Zarywasz noc przed sprawdzianem. Właściwie to już trzecia w tym tygodniu - w końcu materiał jest obszerny. Twoje pióro przy blasku księżyca skrobie po fiszkach, których stos piętrzy się na biurku. “Ale ja jestem świetnym uczniem” - schlebiasz sobie pod nosem. Następnego dnia przychodzisz niewyspany, po śniadaniu w pobliskim fast-foodzie, a wejście po schodach doprowadza Cię do zadyszki. Nie wiesz, co wokół Ciebie się dzieje. Okazuje się, że ten przystojny wioślarz z ławki obok w lajkrze znowu zdobył wyższą ocenę, a w dodatku ma wielkie bicepsy. “Jak on to robi?!” - frustrujesz się, ziewając.

Mam wrażenie, że wielu ludzi nie dostrzega tego, z jak wielu elementów składa się skuteczna nauka. Może zarywanie nocy jest o rząd wielkości prostsze? Sensowna dieta, odpowiednia ilość i jakość snu oraz aktywność fizyczna absolutnie nie są bez znaczenia i na dłuższą metę przyczynią się do znacznego podniesienia poziomu życia, w tym również łatwości, z jaką przychodzi nauka. Doskonale wiedzą o tym uczniowie ALO PWr, którzy są wioślarzami i osiągają ogromne sukcesy w skali kraju.

Ale jak to, macie w ogóle czas na naukę?

Szymon: Pewnie! Trenuję wioślarstwo od dwóch lat, aktualnie jest to 5 razy w tygodniu po ok. 1,5 h i jeszcze nigdy nie było tak, że zabrakło mi na coś czasu. A przecież nie jest to moje jedyne zainteresowanie, bo w wolnym czasie np. programuję. Kluczem jest chyba organizacja, która po prostu przychodzi sama. Poza tym zauważyłem, że dzięki regularnemu wysiłkowi fizycznemu wiele rzeczy w życiu przychodzi mi znacznie łatwiej.

Maks: Szymon jest też absolwentem nieistniejącego już Gimnazjum PWr i laureatem zDolnego Ślązaka z fizyki, chemii oraz finalistą z geografii i biologii. Aktualnie ma jedną z najwyższych średnich w szkole. Tak na marginesie, średnia ocen wioślarzy jest grubo powyżej średniej szkoły i to nie wygląda na przypadek.

Brzmi super! Na czym właściwie polega ten sport?

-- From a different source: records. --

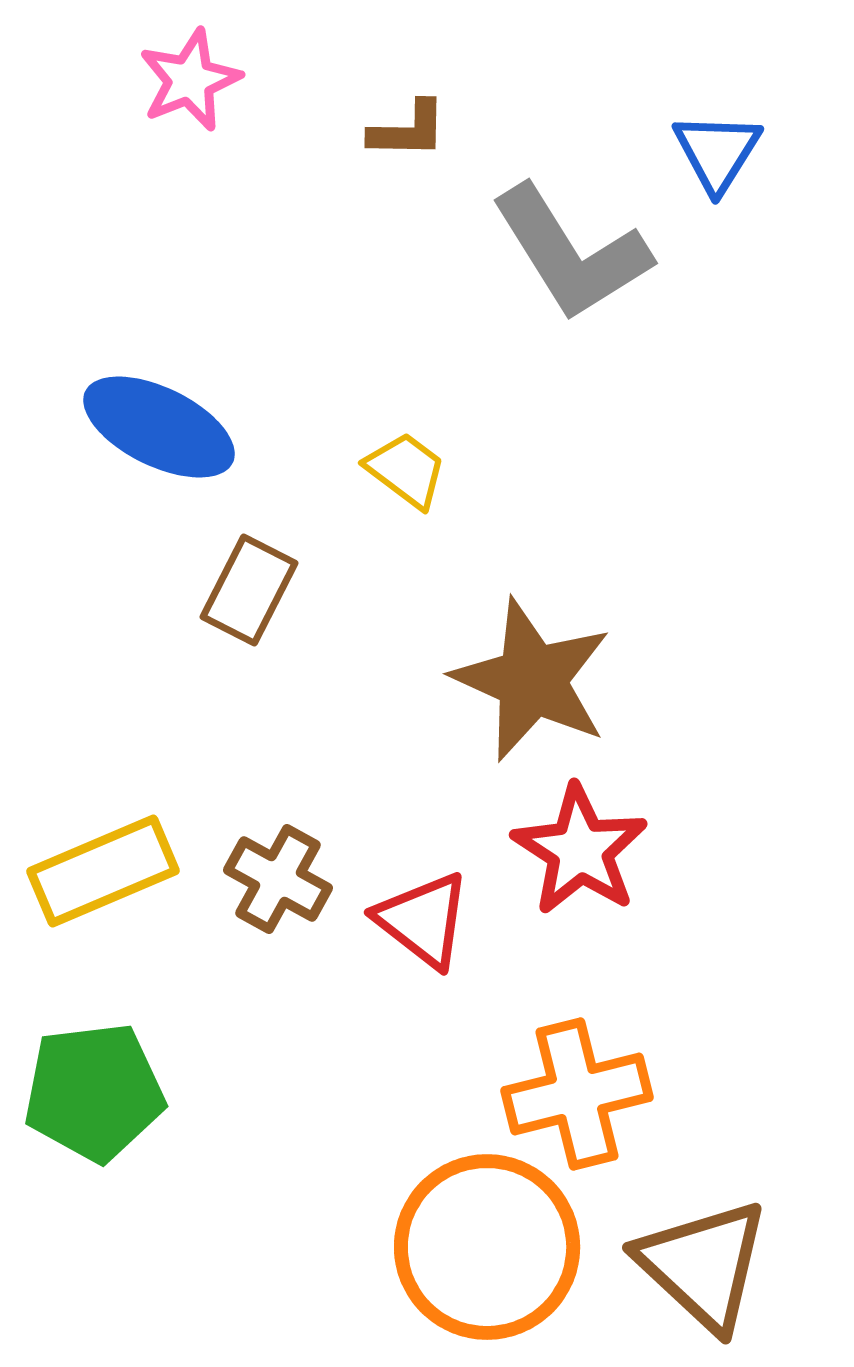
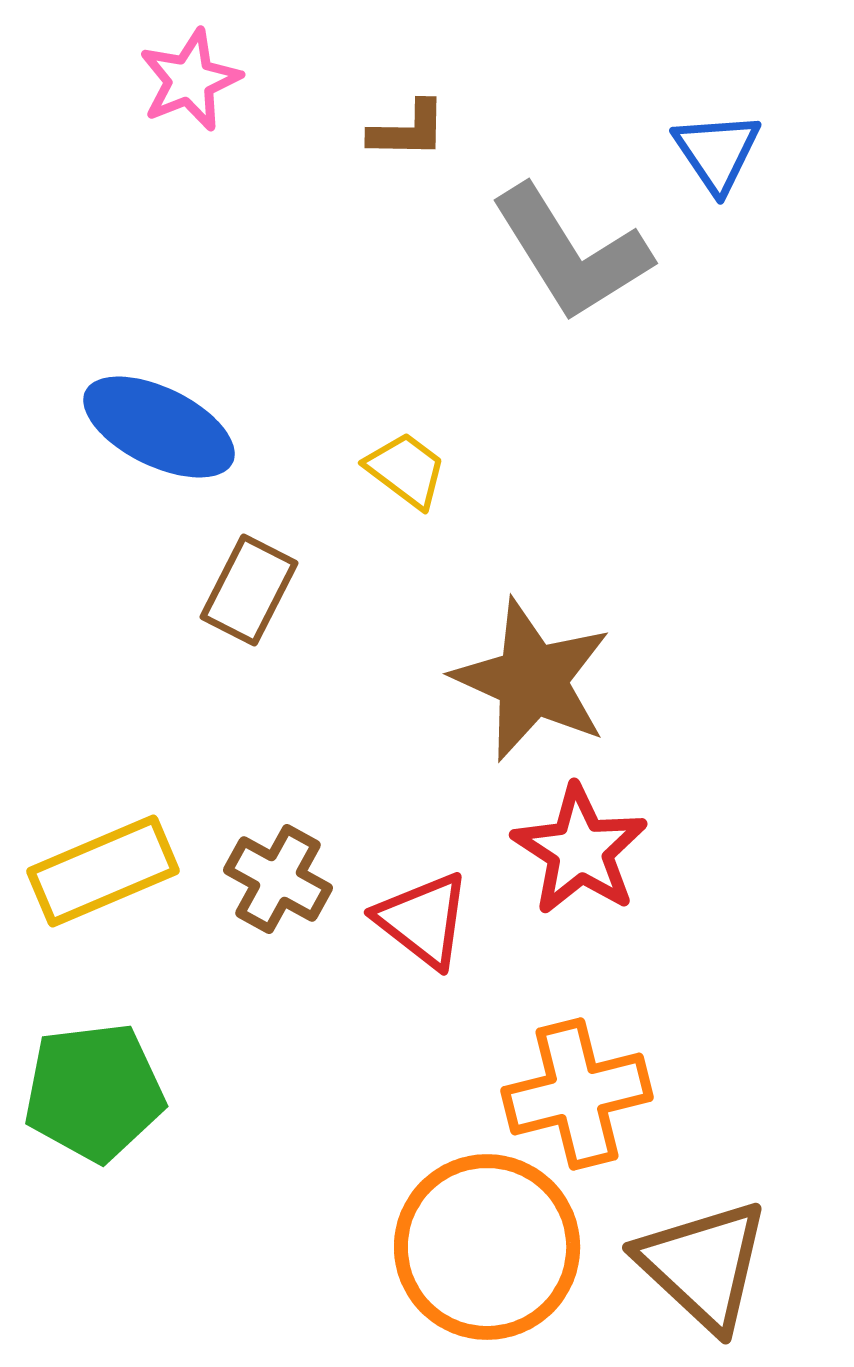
blue triangle: rotated 6 degrees counterclockwise
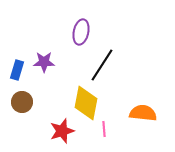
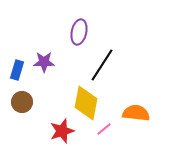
purple ellipse: moved 2 px left
orange semicircle: moved 7 px left
pink line: rotated 56 degrees clockwise
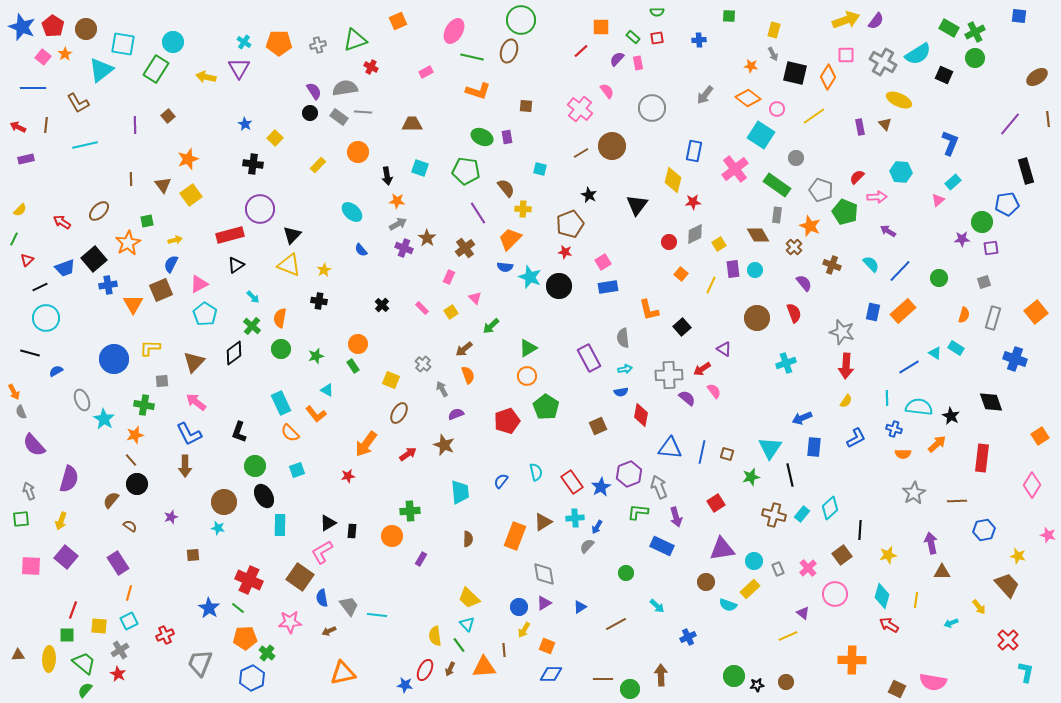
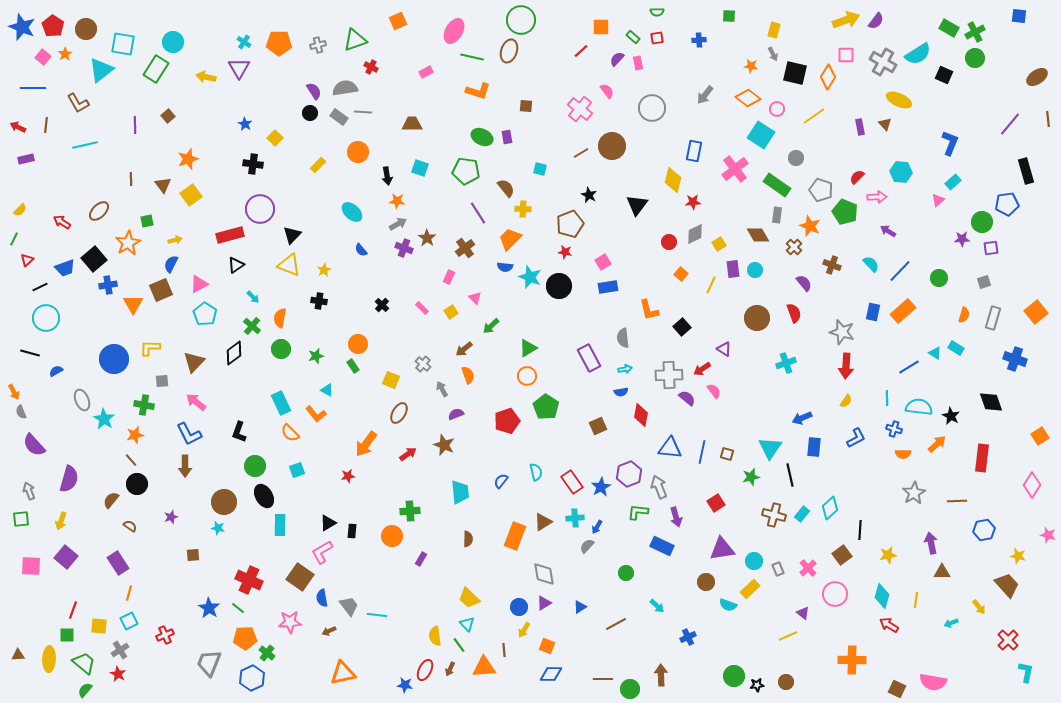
gray trapezoid at (200, 663): moved 9 px right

Kuba: Wioślarstwo to sport wodny - ścigamy się na łódkach z użyciem siły naszych mięśni i wioseł. Są różne rodzaje łodzi w zależności od liczby osób w osadzie i każda ściga się we własnej kategorii. Dzielą się one również na wiosła krótkie (wtedy zawodnik ma je dwa) i długie (kiedy wykorzystuje jedno). Standardowy dystans regatowy to 2 km, czyli około 7 minut. Brzmi to banalnie, ale cały sezon mocno trenujemy, aby osiągnąć jak najlepszy wynik. Wioślarstwo wymaga ogromnej wytrzymałości, ale tak naprawdę potrzebna jest również spora siła i szybkość. Całą zimę trenujemy na ergometrach, basenie i siłowni, za to latem doskonalimy technikę na wodzie. Często możecie zobaczyć nas na Odrze.

Jak zaczęliście trenować?

Gert: W ALO trzeba wybrać fakultet na wuefie i ja, zresztą tak jak inni chłopacy, wybrałem właśnie wioślarstwo. Na zajęciach się okazało, że mam predyspozycje, całkiem dobrze mi to wychodzi i prof. Szymerowski zaprosił mnie wraz z innymi na trening na wodzie w klubie AZS Wratislavia. Dalej już samo wyszło… Macie po treningach jeszcze siłę na cokolwiek?

Maks: Mit, że po treningu jest się całkiem zmęczonym i wyczerpanym na cały dzień to jakaś totalna bzdura. Wysiłek fizyczny, szczególnie ten w zakresie tlenowym, sprawia, że przez cały dzień lepiej się myśli i poprawia samopoczucie. Nie ma nic lepszego niż rano wpaść na 30 minut ergometru, a potem lecieć na finał Olimpiady Statystycznej! Najgorzej tylko jest z jedzeniem, bo spalamy ogromną ilość kalorii i musimy spożywać potężną ilość pożywienia, żeby do tego jeszcze rosnąć. Momentami wychodzi jakieś 4000 kalorii dziennie, dlatego ciągle coś jemy.

Szymon: Ja nie ruszam się z domu bez pudełka z makaronem.

Tekst został opublikowany w wydaniu specjalnym Politechnika Juniora na Dzień Otwarty ALO.